## To do:
The records below need to be copied in full. Match them exactly.
·····
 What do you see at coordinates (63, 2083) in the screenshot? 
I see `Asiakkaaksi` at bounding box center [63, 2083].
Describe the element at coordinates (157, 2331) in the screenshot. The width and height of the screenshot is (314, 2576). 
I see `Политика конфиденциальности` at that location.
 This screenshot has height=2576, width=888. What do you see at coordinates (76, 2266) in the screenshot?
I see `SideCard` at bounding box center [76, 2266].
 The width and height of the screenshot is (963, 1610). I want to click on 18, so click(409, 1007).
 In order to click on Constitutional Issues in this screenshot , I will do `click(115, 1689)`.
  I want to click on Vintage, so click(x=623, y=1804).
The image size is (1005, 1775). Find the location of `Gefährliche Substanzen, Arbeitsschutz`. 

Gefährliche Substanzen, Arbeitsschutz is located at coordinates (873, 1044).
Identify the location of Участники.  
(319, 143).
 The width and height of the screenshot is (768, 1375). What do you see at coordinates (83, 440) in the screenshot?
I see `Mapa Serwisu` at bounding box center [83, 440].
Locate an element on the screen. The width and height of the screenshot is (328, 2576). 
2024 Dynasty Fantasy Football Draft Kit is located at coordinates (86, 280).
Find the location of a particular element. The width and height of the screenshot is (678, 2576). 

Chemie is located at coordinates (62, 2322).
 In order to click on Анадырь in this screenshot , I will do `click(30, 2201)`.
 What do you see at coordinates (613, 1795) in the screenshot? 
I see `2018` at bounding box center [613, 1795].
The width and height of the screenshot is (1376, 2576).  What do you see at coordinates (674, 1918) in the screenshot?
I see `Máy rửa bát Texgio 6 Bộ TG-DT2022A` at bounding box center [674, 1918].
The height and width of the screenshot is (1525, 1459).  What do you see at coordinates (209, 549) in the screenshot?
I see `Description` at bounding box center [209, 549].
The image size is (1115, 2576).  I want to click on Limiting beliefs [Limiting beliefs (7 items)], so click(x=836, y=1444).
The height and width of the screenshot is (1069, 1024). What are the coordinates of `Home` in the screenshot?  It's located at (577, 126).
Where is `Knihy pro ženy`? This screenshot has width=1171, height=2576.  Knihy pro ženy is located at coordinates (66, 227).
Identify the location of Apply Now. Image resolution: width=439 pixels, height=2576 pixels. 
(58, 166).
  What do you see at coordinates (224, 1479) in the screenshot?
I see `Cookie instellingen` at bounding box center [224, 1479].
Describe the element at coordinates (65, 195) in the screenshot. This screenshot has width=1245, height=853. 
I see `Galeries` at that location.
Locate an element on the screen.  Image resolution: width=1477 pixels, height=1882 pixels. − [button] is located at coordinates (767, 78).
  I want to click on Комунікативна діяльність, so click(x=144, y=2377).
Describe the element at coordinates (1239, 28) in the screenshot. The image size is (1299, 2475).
·····
## Exercise answer:
 What do you see at coordinates (63, 2083) in the screenshot? 
I see `Asiakkaaksi` at bounding box center [63, 2083].
Describe the element at coordinates (157, 2331) in the screenshot. The width and height of the screenshot is (314, 2576). 
I see `Политика конфиденциальности` at that location.
 This screenshot has height=2576, width=888. What do you see at coordinates (76, 2266) in the screenshot?
I see `SideCard` at bounding box center [76, 2266].
 The width and height of the screenshot is (963, 1610). I want to click on 18, so click(409, 1007).
 In order to click on Constitutional Issues in this screenshot , I will do `click(115, 1689)`.
  I want to click on Vintage, so click(x=623, y=1804).
The image size is (1005, 1775). Find the location of `Gefährliche Substanzen, Arbeitsschutz`. 

Gefährliche Substanzen, Arbeitsschutz is located at coordinates (873, 1044).
Identify the location of Участники.  
(319, 143).
 The width and height of the screenshot is (768, 1375). What do you see at coordinates (83, 440) in the screenshot?
I see `Mapa Serwisu` at bounding box center [83, 440].
Locate an element on the screen. The width and height of the screenshot is (328, 2576). 
2024 Dynasty Fantasy Football Draft Kit is located at coordinates (86, 280).
Find the location of a particular element. The width and height of the screenshot is (678, 2576). 

Chemie is located at coordinates (62, 2322).
 In order to click on Анадырь in this screenshot , I will do `click(30, 2201)`.
 What do you see at coordinates (613, 1795) in the screenshot? 
I see `2018` at bounding box center [613, 1795].
The width and height of the screenshot is (1376, 2576).  What do you see at coordinates (674, 1918) in the screenshot?
I see `Máy rửa bát Texgio 6 Bộ TG-DT2022A` at bounding box center [674, 1918].
The height and width of the screenshot is (1525, 1459).  What do you see at coordinates (209, 549) in the screenshot?
I see `Description` at bounding box center [209, 549].
The image size is (1115, 2576).  I want to click on Limiting beliefs [Limiting beliefs (7 items)], so click(x=836, y=1444).
The height and width of the screenshot is (1069, 1024). What are the coordinates of `Home` in the screenshot?  It's located at (577, 126).
Where is `Knihy pro ženy`? This screenshot has width=1171, height=2576.  Knihy pro ženy is located at coordinates (66, 227).
Identify the location of Apply Now. Image resolution: width=439 pixels, height=2576 pixels. 
(58, 166).
  What do you see at coordinates (224, 1479) in the screenshot?
I see `Cookie instellingen` at bounding box center [224, 1479].
Describe the element at coordinates (65, 195) in the screenshot. This screenshot has width=1245, height=853. 
I see `Galeries` at that location.
Locate an element on the screen.  Image resolution: width=1477 pixels, height=1882 pixels. − [button] is located at coordinates (767, 78).
  I want to click on Комунікативна діяльність, so click(x=144, y=2377).
Describe the element at coordinates (1239, 28) in the screenshot. The image size is (1299, 2475).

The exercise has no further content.